Dalam jalan cerita di bagian ini, saya merasa sangat beruntung karena anak saya berada di lingkungan yang beragam. Belajar mengenal banyak suku dengan adat dan agama yang berbeda pula. Dia mulai paham bagaimana harus menghargai bahwa temannya yang bersuku Batak, Dayak, Toraja dan Maluku yang beragama nasrani harus pergi beribadah minggu di gereja. Sebaliknya teman-temannya akan duduk menunggu anak saya saat sedang menjalankan ibadahnya di masjid untuk kemudian berkegiatan bersama. Pelajaran penting untuk kerukunan antar umat di dunia ini yang tidak hanya di pelajari dari buku saja tentunya.
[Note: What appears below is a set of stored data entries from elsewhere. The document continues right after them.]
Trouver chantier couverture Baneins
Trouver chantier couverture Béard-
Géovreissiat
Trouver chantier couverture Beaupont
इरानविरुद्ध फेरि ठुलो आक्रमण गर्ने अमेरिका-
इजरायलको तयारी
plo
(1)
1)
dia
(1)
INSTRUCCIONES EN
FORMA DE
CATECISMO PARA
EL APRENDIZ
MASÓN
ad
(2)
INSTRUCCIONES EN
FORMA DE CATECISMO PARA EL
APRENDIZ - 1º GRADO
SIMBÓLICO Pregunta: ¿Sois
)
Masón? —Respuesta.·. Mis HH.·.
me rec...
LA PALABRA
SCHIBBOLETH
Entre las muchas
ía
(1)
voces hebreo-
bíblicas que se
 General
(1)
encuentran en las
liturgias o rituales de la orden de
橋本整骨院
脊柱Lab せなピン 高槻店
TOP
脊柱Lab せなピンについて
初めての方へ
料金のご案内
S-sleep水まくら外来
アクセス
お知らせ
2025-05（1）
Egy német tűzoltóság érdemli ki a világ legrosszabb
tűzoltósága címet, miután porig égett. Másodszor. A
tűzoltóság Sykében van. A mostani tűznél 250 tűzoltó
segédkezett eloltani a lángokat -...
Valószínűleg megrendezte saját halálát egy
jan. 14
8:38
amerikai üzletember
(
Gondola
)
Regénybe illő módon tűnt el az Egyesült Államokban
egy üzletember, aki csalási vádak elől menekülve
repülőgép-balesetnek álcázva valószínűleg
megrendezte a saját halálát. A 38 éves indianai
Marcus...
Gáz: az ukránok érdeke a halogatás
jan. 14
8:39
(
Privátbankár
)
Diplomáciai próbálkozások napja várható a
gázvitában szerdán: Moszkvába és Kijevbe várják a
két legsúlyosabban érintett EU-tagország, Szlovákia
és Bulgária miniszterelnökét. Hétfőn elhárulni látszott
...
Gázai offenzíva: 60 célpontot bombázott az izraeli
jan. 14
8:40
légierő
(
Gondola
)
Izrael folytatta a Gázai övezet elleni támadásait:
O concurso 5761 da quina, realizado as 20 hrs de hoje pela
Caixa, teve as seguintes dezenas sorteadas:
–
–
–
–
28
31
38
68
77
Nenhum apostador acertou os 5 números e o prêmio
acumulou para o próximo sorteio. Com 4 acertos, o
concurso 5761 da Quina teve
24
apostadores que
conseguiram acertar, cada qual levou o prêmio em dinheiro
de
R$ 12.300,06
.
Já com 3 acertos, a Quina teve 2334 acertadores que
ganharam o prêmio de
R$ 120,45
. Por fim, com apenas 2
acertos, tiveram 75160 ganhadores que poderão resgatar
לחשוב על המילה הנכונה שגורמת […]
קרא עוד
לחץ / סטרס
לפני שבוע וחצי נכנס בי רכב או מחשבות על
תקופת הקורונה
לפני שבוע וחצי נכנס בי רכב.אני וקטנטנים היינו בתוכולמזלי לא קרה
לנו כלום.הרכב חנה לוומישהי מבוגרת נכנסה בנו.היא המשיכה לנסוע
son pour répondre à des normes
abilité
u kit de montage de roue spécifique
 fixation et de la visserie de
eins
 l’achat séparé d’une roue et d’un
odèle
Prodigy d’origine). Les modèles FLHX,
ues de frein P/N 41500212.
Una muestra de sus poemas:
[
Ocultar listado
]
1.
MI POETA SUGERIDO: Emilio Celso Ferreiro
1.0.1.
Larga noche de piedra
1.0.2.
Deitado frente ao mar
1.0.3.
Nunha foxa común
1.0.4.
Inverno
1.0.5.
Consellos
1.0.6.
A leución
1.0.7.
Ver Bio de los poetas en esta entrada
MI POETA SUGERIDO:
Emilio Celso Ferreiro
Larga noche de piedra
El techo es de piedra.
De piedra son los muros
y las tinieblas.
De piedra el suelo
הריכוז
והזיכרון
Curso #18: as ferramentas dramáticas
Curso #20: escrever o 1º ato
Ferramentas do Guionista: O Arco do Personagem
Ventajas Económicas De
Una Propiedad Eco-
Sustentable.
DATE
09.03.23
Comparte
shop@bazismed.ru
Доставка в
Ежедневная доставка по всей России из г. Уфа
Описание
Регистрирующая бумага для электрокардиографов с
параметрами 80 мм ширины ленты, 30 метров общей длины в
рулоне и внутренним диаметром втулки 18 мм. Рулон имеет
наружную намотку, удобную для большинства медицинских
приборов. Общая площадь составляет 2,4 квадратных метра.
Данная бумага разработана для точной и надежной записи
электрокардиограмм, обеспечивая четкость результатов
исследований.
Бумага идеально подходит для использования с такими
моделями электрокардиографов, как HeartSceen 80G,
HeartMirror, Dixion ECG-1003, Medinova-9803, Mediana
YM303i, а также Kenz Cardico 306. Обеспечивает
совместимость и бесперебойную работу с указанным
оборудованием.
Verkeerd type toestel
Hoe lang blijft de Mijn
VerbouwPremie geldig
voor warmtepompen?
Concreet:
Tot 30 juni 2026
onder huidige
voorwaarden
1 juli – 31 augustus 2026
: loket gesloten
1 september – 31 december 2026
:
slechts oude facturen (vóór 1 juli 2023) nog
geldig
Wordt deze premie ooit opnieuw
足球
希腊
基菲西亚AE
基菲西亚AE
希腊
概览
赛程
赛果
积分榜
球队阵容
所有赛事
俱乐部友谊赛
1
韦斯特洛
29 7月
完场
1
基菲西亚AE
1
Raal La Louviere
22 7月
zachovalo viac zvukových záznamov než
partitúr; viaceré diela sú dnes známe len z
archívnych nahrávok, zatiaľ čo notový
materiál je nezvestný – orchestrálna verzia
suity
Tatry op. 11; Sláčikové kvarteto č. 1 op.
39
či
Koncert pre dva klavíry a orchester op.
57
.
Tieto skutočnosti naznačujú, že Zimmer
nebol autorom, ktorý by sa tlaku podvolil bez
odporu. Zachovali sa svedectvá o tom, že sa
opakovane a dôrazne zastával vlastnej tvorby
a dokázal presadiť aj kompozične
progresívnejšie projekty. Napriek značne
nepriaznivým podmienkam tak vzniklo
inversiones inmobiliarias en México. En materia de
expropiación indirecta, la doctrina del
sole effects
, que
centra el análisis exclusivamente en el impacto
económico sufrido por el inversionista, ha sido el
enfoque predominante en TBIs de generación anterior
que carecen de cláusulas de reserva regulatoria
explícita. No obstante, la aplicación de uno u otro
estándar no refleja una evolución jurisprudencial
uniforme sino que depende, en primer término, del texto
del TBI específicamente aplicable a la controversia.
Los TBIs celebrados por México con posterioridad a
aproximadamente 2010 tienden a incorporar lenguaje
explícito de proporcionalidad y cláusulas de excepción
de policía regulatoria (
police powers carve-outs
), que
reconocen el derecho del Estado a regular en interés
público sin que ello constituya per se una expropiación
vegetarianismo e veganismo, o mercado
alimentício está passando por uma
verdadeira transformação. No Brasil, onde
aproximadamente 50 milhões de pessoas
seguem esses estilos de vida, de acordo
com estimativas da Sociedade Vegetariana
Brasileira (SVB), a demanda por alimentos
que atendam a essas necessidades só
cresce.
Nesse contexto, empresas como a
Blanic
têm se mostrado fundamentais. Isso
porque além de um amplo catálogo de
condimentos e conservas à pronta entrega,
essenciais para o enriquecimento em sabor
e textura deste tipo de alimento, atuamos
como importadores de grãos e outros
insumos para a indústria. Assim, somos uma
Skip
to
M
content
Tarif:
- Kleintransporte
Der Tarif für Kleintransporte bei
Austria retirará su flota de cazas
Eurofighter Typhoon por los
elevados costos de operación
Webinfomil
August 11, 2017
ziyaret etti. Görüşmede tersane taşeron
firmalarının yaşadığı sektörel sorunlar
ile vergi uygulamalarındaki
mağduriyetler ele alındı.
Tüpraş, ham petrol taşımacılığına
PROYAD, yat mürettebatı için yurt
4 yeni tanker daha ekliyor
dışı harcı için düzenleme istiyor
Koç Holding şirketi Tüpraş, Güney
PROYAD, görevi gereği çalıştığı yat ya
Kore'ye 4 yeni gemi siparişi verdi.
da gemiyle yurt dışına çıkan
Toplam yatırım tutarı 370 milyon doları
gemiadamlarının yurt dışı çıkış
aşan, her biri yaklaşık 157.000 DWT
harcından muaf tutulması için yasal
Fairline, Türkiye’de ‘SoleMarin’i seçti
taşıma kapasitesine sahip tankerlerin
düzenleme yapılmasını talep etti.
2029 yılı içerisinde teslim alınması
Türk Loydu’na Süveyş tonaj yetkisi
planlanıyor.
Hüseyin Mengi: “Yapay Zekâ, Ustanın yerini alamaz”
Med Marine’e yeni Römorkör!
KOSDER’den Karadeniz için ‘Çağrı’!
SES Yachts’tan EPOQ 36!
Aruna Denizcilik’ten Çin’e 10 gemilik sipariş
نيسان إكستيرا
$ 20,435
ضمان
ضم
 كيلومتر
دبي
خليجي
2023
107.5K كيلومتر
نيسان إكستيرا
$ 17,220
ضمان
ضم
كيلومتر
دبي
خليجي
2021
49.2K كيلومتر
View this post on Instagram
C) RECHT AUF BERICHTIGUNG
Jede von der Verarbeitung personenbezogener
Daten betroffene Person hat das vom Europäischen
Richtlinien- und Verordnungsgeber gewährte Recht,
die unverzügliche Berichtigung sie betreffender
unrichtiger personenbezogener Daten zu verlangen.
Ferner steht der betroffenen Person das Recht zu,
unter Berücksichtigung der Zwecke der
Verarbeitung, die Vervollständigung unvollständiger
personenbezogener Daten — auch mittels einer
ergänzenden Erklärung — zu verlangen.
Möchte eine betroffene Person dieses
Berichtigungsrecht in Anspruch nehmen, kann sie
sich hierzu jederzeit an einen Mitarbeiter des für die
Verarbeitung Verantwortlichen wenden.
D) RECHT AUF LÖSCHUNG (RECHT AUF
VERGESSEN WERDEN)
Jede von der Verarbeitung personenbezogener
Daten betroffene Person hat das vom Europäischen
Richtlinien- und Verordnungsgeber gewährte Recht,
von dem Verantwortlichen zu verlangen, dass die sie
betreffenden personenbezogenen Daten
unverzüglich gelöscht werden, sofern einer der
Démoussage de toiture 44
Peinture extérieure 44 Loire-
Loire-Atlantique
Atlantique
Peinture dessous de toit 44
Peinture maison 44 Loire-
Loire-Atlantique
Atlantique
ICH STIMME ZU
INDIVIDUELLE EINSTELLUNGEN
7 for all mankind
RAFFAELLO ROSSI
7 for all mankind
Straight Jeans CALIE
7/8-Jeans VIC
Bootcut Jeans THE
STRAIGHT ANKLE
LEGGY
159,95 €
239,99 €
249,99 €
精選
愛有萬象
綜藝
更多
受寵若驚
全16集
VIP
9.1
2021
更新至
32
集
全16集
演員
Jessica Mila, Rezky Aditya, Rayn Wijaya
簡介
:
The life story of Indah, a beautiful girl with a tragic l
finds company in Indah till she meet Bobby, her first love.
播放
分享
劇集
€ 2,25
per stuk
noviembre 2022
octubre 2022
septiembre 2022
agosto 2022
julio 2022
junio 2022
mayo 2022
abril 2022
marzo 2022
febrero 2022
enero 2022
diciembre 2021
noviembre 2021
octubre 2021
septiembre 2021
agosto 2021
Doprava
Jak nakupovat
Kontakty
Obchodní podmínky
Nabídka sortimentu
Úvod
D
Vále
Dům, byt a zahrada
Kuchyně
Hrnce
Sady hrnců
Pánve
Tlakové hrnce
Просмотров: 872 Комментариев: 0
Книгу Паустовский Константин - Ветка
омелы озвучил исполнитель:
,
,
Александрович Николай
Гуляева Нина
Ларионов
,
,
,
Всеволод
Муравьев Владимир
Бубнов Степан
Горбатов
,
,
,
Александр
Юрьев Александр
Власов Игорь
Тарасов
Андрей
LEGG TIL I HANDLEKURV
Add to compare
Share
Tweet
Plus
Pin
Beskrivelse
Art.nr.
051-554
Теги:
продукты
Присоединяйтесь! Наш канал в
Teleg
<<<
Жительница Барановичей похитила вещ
Kelas Tanpa Sekat memang belajar tentang hidup dan life skills. Karena dalam mendidik anak bukanlah hanya tentang kecenderungan pada mata pelajaran saja. Pendidikan itu jauh lebih luas, sebagaimana yang dapat kita pelajari di channel Tanam Benih Parenting tentang dasar pola pikir besar dalam mendidik dan mendampingi anak-anak. Ada satu catatan penting yang saya pelajari di mana UNESCO di tahun 1999 menyatakan bahwa Four Pillars of Education dalam mendidik anak-anak itu adalah, pertama, Learning to Know yaitu belajar untuk mengetahui, bagaimana mendidik anak dengan pengetahuan, memberikan pengetahuan-pengetahuan kognitif yang menginformasikan tentang segala ilmu dunia dan komplesitasnya. Yang kedua adalah Learning to Do yaitu belajar untuk melakukan, ini adalah belajar melatih berbagai macam ketrampilan pada diri anak karena semakin anak mempunyai banyak ketrampilan maka anak-anak akan semakin baik hidupnya dan percaya diri. Dan yang ketiga adalah Learning to Live Together yaitu belajar untuk hidup bersama. Ini adalah mengajarkan mereka bagaimana berempati pada orang lain dan bagaimana bisa berdiskusi dengan baik serta ngobrol dengan baik meski dengan lintas usia. Terakhir, yang ke empat adalah Learning to Be yaitu belajar menjadi. Ini adalah bagaimana mendidik anak-anak mengembangkan dirinya menjadi manusia yang berkepribadian kuat.
Di kaki saya berpijak, di pulau yang berhawa panas, Borneo, saya dan keluarga sedang belajar tentang empat pilar penting dalam mendidik anak tersebut. Learning by doing di setiap harinya, semua berproses dalam dekapan alam indah tanah Khalamanta. Ini yang saya syukuri karena dengan menyelenggarakan homeschooling semua goals dalam keluarga dapat tersusun rapi.
Tetapi bagaimana dengan teman-teman kecil di sekitar ?
Sekalipun di sini, bukan lagi daerah terpencil tanpa sarana pendidikan, tetapi di sini adalah Indonesia dengan fasilitas pendidikan yang terbatas meski semua telah terjamah teknologi. Anak-anak usia sekolah dan keluarga mereka masih sangat membutuhkan sentuhan pendidikan yang jauh lebih baik lagi.
Datang, dan lihatlah hamparan tanah oranye, lantai bagi kehidupan di bumi Bukan Black Borneo ....
Ada keluarga homeschooling saya yang berharap semua teman-teman kecil di sini dapat pula merasakan arti Merdeka Belajar seutuhnya.